Though efficiency may have had something to do with the banning of pork, it is important to note that in many agricultural practices, pigs were a high-yield meat source – particularly in older, traditional agricultural practices. Pigs were able to consume almost any human food waste that may have been deemed inedible by other livestock, making it a far more sustainable and efficient method of food production than many other sources.

Dietary Restrictions For Health

Another commonly cited factor in the Bible’s prohibition on pork is the health-conscious attitudes that were prevalent in early monotheistic religions. The Bible’s authors could have been attempting to protect their flocks from potential unhealthy dietary choices. In some regions, for example, pork that was raised in close proximity to garbage and excrement may have been a source of unhealthy parasites and diseases.

These parasites can range from tapeworms and trichinosis to salmonella and E. coli, which can cause food borne illnesses in those who ingest contaminated meat. This could explain why pork was deemed unclean, as an attempt to protect the health and wellbeing of the populace.

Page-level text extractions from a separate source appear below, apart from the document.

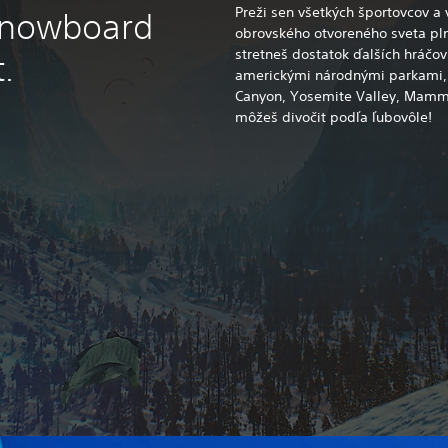
Preži sen všetkých športovcov a
 snowboard
obrovského otvoreného sveta pln
stretneš dostatok ďalších hráčov
.
americkými národnými parkami,
Canyon, Yosemite Valley, Mammo
môžeš divočit podľa ľubovôle!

In certain cases, pork can be responsibly raised and then prepared in a clean environment. But it appears the Bible’s authors feared the potential health consequences of eating pork, and sought to limit their citizen’s exposure to such foods.

Environmental Considerations

In addition to the health considerations, it is possible that avoiding pork may also have been a practical matter intended to protect the environment. On arid or otherwise arable land, raising livestock that require significant amounts of water can be a difficult and expensive process. If the people of the land could not commit to such demands, the land may have been farmed inefficiently or abused, leading to farmland erosion or salinization.

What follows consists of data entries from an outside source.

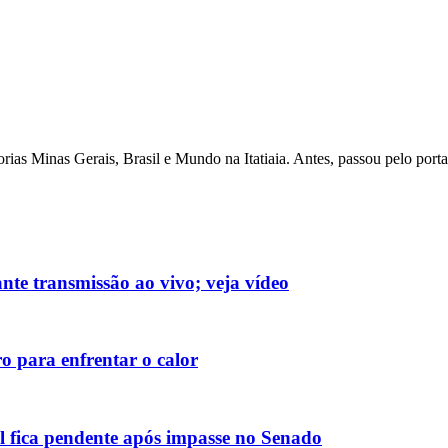
as Minas Gerais, Brasil e Mundo na Itatiaia. Antes, passou pelo porta
nte transmissão ao vivo; veja vídeo
o para enfrentar o calor
 fica pendente após impasse no Senado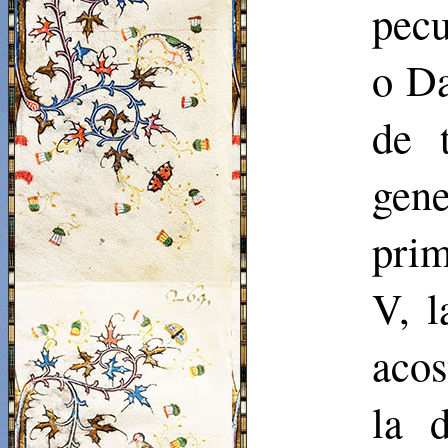
pecu
o Da
de 
gene
prim
V, l
acos
la 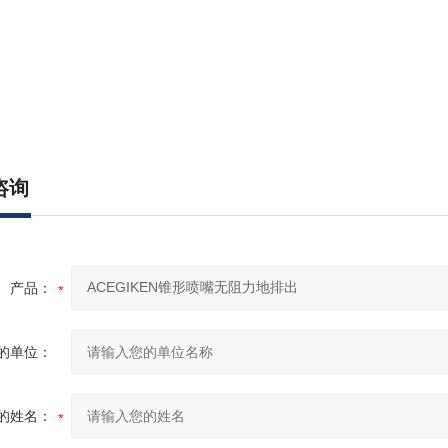
咨询
产品：
的单位：
的姓名：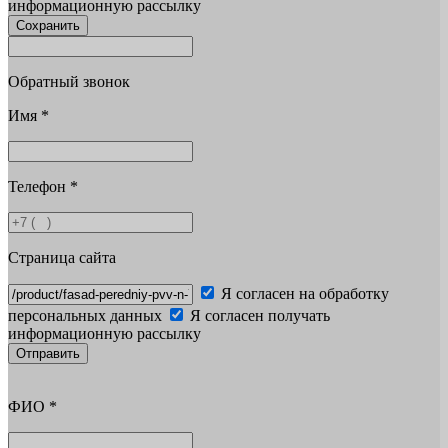
информационную рассылку
Сохранить
Обратный звонок
Имя
*
Телефон
*
Страница сайта
Я согласен на обработку
персональных данных
Я согласен получать
информационную рассылку
Отправить
ФИО
*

It is likely that early Jewish texts found this environmentally conscious approach attractive and banned pork as a result. Such a limitation may nevertheless be seen as a reasonable means of protecting the environment from potentially damaging agricultural practices.

These environmental considerations are relevant to this day in areas where water is scarce. Cattle ranches in certain parts of the Southwest United States, for example, have employed the strategy of no-pork diets for their livestock, as a more efficient use of their water resources.

Social Significance of Pork’s Forbidden Nature

The idea of pork being forbidden in the Bible has been, for millennia, an archetypal signifier of Judaism and other monotheistic faiths. Certain aspects of the bible’s content are universal and are meant to be symbols of the distance between one faith or culture and another. The prohibition of pork has become a powerful symbol, standing alongside other religious taboos such as alcohol, drugs, and mixed-gender gatherings.

These symbols are powerful, not only in reinforcing the community cohesion and faith of adherents, but also in creating a tangible distinction between cultures and a powerful sense of tradition and identity which can be used to distinguish Jews and other monotheistic believers from the many other cultures which might encounter them.

In this sense, it is possible that the biblical prohibition on pork was meant, not only to protect adherents from unhealthy food and environmental damage, but also to serve as a powerful symbol of the Jewish community’s status as a separate and unique culture.


Pork has been forbidden in the bible for centuries, yet the reasons behind its prohibition remain elusive. Though various perspectives exist, ranging from the practical to the philosophical, one thing is certain: pork’s forbidden status holds immense religious, cultural, environmental and practical significance — one that has endured throughout the centuries and will, no doubt, continue to do so.

Hilda Scott is an avid explorer of the Bible and inteprator of its gospel. She is passionate about researching and uncovering the mysteries that lie in this sacred book. She hopes to use her knowledge and expertise to bring faith and God closer to people all around the world.